The problem:
Take every line from the listing below that includes "will" and copy it.

BEGIN Record set

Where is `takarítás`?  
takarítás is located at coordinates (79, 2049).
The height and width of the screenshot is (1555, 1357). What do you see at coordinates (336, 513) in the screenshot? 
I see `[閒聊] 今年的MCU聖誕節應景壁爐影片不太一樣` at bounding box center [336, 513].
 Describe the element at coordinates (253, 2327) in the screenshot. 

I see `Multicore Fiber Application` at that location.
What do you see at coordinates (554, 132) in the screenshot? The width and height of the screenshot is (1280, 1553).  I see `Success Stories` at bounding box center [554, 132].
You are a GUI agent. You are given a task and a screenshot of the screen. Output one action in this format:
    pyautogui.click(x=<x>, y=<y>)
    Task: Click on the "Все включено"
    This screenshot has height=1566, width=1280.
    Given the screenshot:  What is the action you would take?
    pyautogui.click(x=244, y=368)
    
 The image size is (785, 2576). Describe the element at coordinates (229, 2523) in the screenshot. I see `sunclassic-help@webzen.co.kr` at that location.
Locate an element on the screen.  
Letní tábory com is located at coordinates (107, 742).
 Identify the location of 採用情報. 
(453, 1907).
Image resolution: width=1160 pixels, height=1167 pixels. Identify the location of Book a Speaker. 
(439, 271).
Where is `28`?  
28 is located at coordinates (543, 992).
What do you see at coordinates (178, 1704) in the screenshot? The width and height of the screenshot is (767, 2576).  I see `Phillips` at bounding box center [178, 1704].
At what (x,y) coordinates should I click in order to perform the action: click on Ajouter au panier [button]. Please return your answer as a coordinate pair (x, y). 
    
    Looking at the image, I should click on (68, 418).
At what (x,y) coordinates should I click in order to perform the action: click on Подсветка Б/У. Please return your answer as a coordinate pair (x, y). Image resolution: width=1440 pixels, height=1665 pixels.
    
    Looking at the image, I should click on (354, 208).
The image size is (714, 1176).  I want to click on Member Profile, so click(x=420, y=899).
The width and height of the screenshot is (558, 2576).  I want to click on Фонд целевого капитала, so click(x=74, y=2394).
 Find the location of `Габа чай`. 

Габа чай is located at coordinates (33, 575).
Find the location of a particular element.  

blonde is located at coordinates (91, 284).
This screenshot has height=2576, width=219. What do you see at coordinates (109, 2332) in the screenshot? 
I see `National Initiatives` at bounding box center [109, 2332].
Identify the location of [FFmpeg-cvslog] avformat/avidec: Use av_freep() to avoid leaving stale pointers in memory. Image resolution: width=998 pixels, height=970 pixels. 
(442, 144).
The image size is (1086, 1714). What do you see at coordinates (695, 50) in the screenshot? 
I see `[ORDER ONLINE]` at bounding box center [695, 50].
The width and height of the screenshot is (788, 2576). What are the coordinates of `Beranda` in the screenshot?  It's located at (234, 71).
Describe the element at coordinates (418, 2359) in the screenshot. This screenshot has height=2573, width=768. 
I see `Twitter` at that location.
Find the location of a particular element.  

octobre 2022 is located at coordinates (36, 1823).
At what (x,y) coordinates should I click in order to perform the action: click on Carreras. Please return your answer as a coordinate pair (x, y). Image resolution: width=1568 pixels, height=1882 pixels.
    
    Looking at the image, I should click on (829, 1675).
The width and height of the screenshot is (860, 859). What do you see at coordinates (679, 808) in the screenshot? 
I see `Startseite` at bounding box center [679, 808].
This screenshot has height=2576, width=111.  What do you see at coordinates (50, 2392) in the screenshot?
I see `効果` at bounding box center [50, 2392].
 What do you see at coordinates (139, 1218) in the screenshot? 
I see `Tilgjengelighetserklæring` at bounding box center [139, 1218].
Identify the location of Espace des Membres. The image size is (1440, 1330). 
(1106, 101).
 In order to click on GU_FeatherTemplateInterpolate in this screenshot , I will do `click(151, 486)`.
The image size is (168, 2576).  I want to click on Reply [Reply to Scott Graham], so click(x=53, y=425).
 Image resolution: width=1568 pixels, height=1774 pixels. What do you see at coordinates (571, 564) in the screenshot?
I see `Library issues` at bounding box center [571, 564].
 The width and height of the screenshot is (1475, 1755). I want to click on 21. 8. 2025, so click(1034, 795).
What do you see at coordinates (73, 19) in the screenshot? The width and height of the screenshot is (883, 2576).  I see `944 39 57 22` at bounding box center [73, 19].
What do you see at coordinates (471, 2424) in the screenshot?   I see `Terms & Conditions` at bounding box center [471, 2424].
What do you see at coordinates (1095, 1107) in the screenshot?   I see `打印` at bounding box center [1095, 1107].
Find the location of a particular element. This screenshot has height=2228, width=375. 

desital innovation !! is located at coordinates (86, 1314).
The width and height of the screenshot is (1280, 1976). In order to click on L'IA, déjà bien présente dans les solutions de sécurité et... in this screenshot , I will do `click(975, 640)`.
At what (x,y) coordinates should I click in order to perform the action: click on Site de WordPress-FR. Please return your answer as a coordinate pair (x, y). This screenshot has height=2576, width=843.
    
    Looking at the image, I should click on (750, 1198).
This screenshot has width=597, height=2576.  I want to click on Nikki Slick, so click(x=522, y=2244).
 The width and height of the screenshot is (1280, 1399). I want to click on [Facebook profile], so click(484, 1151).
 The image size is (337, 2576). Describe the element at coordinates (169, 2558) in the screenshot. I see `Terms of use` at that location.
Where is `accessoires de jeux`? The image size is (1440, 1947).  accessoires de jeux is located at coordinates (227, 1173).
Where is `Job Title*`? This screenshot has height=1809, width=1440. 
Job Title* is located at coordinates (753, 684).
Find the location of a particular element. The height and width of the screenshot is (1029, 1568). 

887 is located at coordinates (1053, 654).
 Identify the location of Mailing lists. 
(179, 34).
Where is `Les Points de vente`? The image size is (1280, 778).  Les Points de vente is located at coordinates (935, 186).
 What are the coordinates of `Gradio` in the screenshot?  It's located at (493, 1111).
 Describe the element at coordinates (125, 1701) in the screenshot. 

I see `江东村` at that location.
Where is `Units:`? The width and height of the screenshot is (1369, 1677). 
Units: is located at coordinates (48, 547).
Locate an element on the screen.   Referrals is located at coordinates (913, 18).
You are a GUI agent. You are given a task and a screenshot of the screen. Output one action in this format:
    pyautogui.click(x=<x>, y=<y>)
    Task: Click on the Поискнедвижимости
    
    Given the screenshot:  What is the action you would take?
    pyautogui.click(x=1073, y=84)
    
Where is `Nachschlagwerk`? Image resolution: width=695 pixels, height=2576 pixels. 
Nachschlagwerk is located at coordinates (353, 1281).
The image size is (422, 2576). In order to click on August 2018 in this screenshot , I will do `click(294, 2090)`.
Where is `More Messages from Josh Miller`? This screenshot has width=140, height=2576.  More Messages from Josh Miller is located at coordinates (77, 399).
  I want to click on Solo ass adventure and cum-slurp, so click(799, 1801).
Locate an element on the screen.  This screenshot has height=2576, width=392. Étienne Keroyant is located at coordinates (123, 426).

END Record set

Answer area:
 In order to click on GU_FeatherTemplateInterpolate in this screenshot , I will do `click(151, 486)`.
The width and height of the screenshot is (1280, 1976). In order to click on L'IA, déjà bien présente dans les solutions de sécurité et... in this screenshot , I will do `click(975, 640)`.
The image size is (422, 2576). In order to click on August 2018 in this screenshot , I will do `click(294, 2090)`.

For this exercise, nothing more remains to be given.